Google Suggest Dissected
sammykrupa writes "Google suggest Javascript code dissected and rewritten for all of you web developers out there. Cool piece of web reverse-engineering!" Joel Spolsky astutely notes that this will raise the bar in terms of how people expect the "internets" to work.
Eventhough it's an M$ spawned horror - It has brought a new revolution to javascript. Now it can load data from the server without having to refresh the screen. Flash has an XmlSocket , but I never see anyone use it till now (pointers please).
:)
Eventhough Google suggest looks great, I'd vote on CGI::IRC as the biggest killer HTML/Javascript browser app.

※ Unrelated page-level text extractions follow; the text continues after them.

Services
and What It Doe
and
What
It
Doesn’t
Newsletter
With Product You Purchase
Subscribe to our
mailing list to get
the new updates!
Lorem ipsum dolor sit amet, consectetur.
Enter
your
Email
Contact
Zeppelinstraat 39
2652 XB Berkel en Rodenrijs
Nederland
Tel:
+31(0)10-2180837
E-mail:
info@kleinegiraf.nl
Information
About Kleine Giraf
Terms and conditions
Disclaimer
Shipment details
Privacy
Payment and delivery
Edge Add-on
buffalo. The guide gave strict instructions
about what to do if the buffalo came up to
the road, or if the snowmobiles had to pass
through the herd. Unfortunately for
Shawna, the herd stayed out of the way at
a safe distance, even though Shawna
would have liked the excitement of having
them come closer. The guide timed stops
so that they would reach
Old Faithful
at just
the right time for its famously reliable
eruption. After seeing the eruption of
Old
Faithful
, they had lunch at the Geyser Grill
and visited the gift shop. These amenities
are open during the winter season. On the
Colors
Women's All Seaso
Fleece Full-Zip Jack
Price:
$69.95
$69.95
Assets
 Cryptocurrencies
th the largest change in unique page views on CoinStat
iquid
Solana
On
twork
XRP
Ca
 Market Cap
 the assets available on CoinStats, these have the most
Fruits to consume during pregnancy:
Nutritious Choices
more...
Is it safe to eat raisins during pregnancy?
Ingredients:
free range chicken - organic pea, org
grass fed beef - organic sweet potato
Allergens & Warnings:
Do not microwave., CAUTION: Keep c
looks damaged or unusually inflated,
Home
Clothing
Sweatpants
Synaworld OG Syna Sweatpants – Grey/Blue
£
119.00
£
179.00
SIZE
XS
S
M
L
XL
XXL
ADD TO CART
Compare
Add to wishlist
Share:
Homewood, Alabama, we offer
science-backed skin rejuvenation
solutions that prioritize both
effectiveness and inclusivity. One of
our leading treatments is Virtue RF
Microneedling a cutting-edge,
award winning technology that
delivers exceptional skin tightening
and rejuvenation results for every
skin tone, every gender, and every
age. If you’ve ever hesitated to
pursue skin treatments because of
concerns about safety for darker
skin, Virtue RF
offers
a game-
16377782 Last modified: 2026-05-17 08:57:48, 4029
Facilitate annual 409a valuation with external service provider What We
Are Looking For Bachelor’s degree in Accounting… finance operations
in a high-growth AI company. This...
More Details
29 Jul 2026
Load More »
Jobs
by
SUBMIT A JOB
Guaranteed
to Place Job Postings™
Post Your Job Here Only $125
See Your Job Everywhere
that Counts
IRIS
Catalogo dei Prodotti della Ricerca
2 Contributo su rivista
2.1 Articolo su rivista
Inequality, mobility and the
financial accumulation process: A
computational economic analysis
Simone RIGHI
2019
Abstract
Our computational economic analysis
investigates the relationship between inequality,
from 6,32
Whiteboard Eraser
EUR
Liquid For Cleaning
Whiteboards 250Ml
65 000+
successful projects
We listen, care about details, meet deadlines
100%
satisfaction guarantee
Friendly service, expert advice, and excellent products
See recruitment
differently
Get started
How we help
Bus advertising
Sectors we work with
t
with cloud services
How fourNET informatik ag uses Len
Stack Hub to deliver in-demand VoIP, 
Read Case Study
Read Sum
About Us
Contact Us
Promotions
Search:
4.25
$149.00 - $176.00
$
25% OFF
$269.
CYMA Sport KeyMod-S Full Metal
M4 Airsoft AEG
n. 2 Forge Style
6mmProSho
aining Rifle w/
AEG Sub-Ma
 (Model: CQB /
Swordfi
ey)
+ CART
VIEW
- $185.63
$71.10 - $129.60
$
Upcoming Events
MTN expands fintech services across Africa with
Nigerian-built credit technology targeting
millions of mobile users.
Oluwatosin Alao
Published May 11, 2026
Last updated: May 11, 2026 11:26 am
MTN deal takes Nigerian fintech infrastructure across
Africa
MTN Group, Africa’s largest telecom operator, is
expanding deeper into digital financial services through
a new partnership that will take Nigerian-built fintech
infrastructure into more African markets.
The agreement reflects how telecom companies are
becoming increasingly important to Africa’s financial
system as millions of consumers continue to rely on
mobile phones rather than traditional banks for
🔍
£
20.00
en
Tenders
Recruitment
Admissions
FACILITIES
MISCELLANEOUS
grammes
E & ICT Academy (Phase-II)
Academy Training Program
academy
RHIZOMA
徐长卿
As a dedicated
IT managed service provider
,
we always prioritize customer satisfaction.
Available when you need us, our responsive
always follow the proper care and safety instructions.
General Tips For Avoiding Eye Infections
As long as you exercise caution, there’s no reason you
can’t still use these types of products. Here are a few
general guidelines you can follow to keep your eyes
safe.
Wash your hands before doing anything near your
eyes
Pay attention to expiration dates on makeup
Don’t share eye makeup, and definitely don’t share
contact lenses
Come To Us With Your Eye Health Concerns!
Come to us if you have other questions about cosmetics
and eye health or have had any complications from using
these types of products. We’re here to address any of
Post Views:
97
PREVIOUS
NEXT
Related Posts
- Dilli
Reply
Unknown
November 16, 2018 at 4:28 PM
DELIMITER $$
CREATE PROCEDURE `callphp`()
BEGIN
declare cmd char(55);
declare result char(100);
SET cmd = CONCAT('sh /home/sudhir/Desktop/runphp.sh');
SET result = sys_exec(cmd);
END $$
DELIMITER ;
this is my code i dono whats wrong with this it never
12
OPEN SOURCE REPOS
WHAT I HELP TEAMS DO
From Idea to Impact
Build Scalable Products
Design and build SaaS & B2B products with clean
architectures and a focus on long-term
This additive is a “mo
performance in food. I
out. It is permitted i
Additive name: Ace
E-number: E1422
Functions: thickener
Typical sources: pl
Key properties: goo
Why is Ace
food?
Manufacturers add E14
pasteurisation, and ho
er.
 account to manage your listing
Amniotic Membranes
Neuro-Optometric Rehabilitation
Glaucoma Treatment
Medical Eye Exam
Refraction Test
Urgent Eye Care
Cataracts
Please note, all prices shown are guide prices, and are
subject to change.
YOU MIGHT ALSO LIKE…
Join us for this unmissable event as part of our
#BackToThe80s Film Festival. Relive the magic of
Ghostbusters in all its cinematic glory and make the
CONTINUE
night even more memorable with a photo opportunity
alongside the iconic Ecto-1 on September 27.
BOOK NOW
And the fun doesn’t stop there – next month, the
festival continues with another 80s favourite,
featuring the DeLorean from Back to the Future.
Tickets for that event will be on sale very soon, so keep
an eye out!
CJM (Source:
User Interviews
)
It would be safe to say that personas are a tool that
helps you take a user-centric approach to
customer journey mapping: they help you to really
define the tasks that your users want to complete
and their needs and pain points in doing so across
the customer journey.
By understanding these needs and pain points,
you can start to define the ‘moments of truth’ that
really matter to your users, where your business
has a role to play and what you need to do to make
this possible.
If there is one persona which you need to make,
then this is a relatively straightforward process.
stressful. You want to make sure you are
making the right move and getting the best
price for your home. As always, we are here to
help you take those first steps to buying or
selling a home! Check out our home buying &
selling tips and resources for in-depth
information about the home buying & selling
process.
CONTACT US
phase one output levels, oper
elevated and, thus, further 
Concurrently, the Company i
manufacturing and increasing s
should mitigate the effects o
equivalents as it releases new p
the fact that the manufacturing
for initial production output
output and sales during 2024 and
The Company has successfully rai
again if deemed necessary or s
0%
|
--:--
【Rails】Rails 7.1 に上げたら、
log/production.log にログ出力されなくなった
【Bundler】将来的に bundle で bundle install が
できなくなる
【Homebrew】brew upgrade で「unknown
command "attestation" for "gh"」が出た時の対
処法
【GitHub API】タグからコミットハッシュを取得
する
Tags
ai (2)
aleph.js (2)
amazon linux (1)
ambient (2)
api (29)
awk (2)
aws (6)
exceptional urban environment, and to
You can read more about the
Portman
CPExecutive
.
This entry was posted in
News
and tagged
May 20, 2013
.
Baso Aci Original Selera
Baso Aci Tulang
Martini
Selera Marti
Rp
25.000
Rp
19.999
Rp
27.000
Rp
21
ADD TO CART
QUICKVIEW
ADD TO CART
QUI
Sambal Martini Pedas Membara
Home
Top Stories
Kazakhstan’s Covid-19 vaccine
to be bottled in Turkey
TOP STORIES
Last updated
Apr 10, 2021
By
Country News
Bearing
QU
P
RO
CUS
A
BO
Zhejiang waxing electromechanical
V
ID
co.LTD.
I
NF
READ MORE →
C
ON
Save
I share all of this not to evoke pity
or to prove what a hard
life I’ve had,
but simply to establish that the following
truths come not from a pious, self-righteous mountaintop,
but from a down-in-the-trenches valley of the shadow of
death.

Clientside Javascript is powerful, we never realized how much
Quidquid latine dictum sit, altum videtur
Google suggest is a neat idea, but a potentially destructive one.
Small sites should *not* try to do this kind of thing on a live site. The amount of pressure this could put on a bad database structure (or even a well formed one) is considerable. Think about how many database hits a user could perform in a very short space of time: (user enters something, (database hit) backspace (database hit) types another letter (database hit)), then multiply it by a hundred or more people if your site gets a moderate amount of traffic.
Google can get away with this because they have considerable bandwidth, and large server farms. We've been seeing people trying to copy google suggest for the last couple of weeks in #javascript/freenode and in #php/freenode. The people trying to copy it generally do not understand how potentially bad this can be for a single server.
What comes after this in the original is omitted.